The control module 14 may be configured to change from the first state to the second state if the information about the electrical capacity of the electrical conductor structure 12 is a presence (or absence) of a liquid or a presence (or absence) of ice in the environment of the electrical conductor structure 12 and if the information about the temperature of the electrical conductor structure 12 indicates that the electrical conductor structure 12 has a temperature below a temperature threshold. For example, the control module 14 can be configured to change from the first state to the second state if the information about the electrical capacity of the electrical conductor structure 12 indicates a presence of a liquid in the vicinity of the electrical conductor structure 12 and if the temperature of the electrical Conductor structure 12 indicates that ice formation can occur.

More details and aspects of the electrical circuit and / or method are given in connection with the concept or examples described before or after (e.g. Figs. 3 to 5). The electrical circuit and / or method may include one or more additional optional features that correspond to one or more aspects of the proposed concept or examples as described before or after.

At least some embodiments deal with an electrical resistance heater, which also has a (capacitive and / or resistive) sensor function, characterized by an intelligent, single-layer layout for the common use of conductor tracks for the heating and sensor functions. In other words, execution examples deal with a capacitive sensor with a heating function. A single-layer layout can combine a capacitive sensor function with electrical resistance heating. Capacitive sensors can be used to a) monitor (undesired) ice formation in liquids (also English monitoring), for example in fuel lines in airplanes or satellites, exhaust gas cleaning lines in diesel vehicles, washer fluid lines in vehicles, etc .; b) to monitor the formation of ice or moisture on surfaces (eg on wing profiles in aviation or wind turbines). After detection of ice, the function may have to be switched off or a separate heater switched on;

 c) to detect an absence / presence of media / liquids / moisture / gases to be heated

 d) to be used as a level sensor; or

 e) Detect animals and heat them locally, for example in a heated seat, which only switches on automatically when occupied.

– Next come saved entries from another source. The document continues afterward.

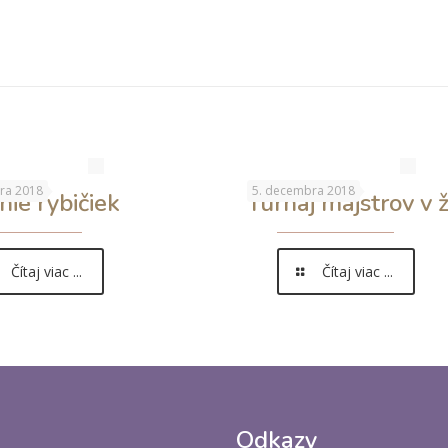
P1020175
P10201
P1020184
P10201
P1020195
P10201
ra 2018
5. decembra 2018
nie rybičiek
Turnaj majstrov v 
Čítaj viac ...
Čítaj viac ...
Odkazy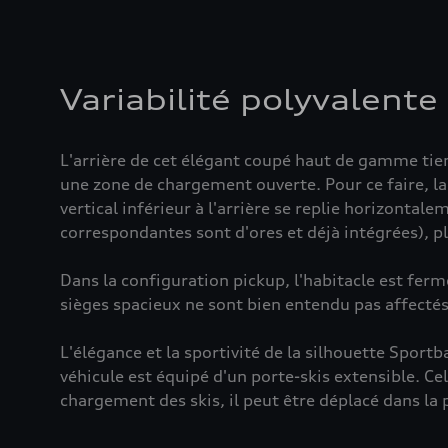
Variabilité polyvalente
L'arrière de cet élégant coupé haut de gamme tient
une zone de chargement ouverte. Pour ce faire, la 
vertical inférieur à l'arrière se replie horizontal
correspondantes sont d'ores et déjà intégrées), 
Dans la configuration pickup, l'habitacle est ferm
sièges spacieux ne sont bien entendu pas affecté
L'élégance et la sportivité de la silhouette Sport
véhicule est équipé d'un porte-skis extensible. Cel
chargement des skis, il peut être déplacé dans la p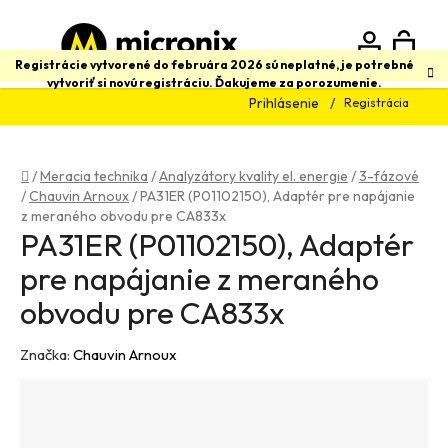
Prejsť
na
obsah
N
Hľadať
Registrácie vytvorené do februára 2026 sú neplatné, je potrebné
vytvoriť si novú registráciu. Ďakujeme za porozumenie.
Prihlásenie
Registrácia
K
Domov
/
Meracia technika
/
Analyzátory kvality el. energie
/
3-fázové
/
Chauvin Arnoux
/
PA31ER (P01102150), Adaptér pre napájanie
z meraného obvodu pre CA833x
PA31ER (P01102150), Adaptér
pre napájanie z meraného
obvodu pre CA833x
Značka:
Chauvin Arnoux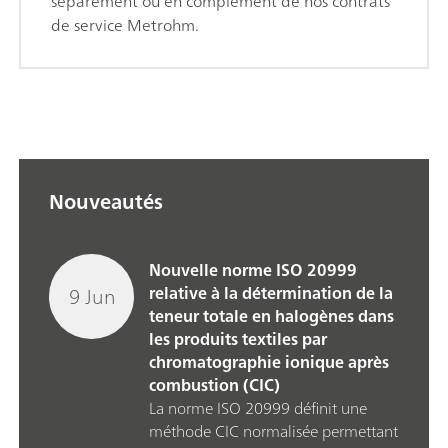
séparément ou en complément de nos contrats
de service Metrohm.
Nouveautés
Nouvelle norme ISO 20999
9 Jun
relative à la détermination de la
teneur totale en halogènes dans
les produits textiles par
chromatographie ionique après
combustion (CIC)
La norme ISO 20999 définit une
méthode CIC normalisée permettant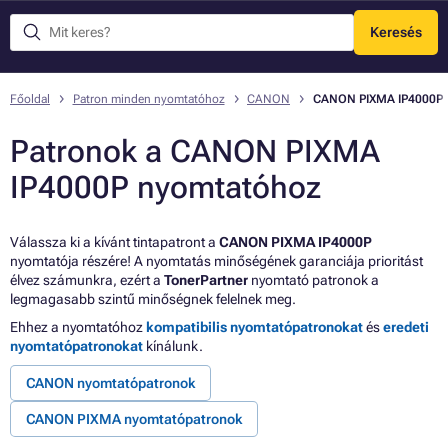
Keresés
Menü
Főoldal
Patron minden nyomtatóhoz
CANON
CANON PIXMA IP4000P
Patronok a CANON PIXMA
IP4000P nyomtatóhoz
Válassza ki a kívánt tintapatront a
CANON PIXMA IP4000P
nyomtatója részére! A nyomtatás minőségének garanciája prioritást
élvez számunkra, ezért a
TonerPartner
nyomtató patronok a
legmagasabb szintű minőségnek felelnek meg.
Ehhez a nyomtatóhoz
kompatibilis nyomtatópatronokat
és
eredeti
nyomtatópatronokat
kínálunk.
CANON nyomtatópatronok
CANON PIXMA nyomtatópatronok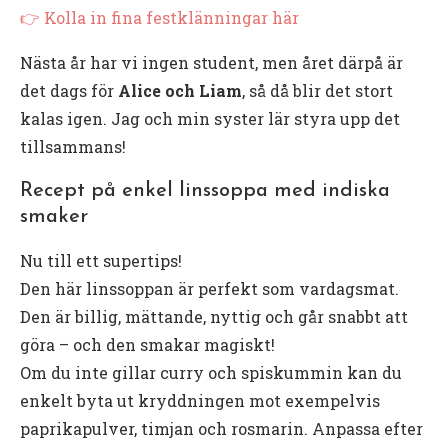
👉 Kolla in fina festklänningar här
Nästa år har vi ingen student, men året därpå är
det dags för
Alice och Liam
, så då blir det stort
kalas igen. Jag och min syster lär styra upp det
tillsammans!
Recept på enkel linssoppa med indiska
smaker
Nu till ett supertips!
Den här linssoppan är perfekt som vardagsmat.
Den är billig, mättande, nyttig och går snabbt att
göra – och den smakar magiskt!
Om du inte gillar curry och spiskummin kan du
enkelt byta ut kryddningen mot exempelvis
paprikapulver, timjan och rosmarin. Anpassa efter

In at least some systems, a separate heater (heating element with electronics) must be installed in addition to the sensor (sensor element with electronics) for detection. This can be solved by two separate circuits / components for heater and sensor in one layer or in a multi-layer structure. The sensory (capacitive and / or resistive) circuits and the heating circuits can be installed separately.

In at least some exemplary embodiments, a fitter web structure that is used for heating and measuring is single-layered. The electrical circuit of at least some exemplary embodiments consists of a circuit which combines the sensory functions and the heating function.

At least some embodiments include an electrical (ohmic) resistance heater with a simultaneous (capacitive and / or resistive) sensor function, characterized by an intelligent, single-layer faience (English for arrangement, for example the electrical Feiterbahnstruktur) for the common use of Feiterbahnen / conductive structures for the heating and sensor function.

Exemplary embodiments of the electric fitter structure: 1. Printed silver conductor tracks on film, can be applied to components (such as the support structure)

 2. Printed layout directly on or in component (such as the support structure)

 3. Wires / conductive structures, the component (such as the support structure) can be wrapped / heating mats

In at least some exemplary embodiments, one electronic circuit is used instead of two, as a result of which the electrical circuit can become smaller, flatter, cheaper and / or more robust. The electrical circuit can be easily integrated on components or foils by a single-layer design of the electrical conductor track structure.

In some exemplary embodiments, the electrical circuit only heats up or switches on automatically when liquid / ice is also present. The electronics in the background can be responsible for this, for example the control module 14, which can be freely programmed. In at least some exemplary embodiments, a measuring range and a heating range of the electrical circuit can be identical. Saving material and a more compact / lighter design can be important advantages of the electrical circuit. At least some design examples can have an individual design that can be adapted to individual requirements.

At least some exemplary examples deal with the detection and prevention of the icing of media in lines, for example of fuel in fuel lines and tanks, of urea in urea lines and tanks (exhaust gas cleaning for diesel vehicles) or of water / alcohol in washer fluid lines and tanks.

Some exemplary embodiments also deal with the detection of living beings and local heating of the surfaces.

At least some embodiments deal with the detection and prevention of the penetration of moisture or the icing of media on surfaces. Possible surfaces / support structures are for example:

Wings in wind turbines

Sensors and devices in aircraft or weather stations (e.g. Pitot tube) Profiles, wings and rotors of aircraft (aircraft, helicopters, drones, ...)

- Made of composite materials (glass fiber reinforced plastic (GRP), carbon fiber reinforced plastic (CFRP), ...)

 (Transparent) panes

It can be heated, for example, if the air humidity exceeds a certain value (also known as anti fog). In the case of underfloor heating / seat heating / steering wheel heating etc., heating can only be carried out, for example, where people are currently (for example to ensure that their feet are warm).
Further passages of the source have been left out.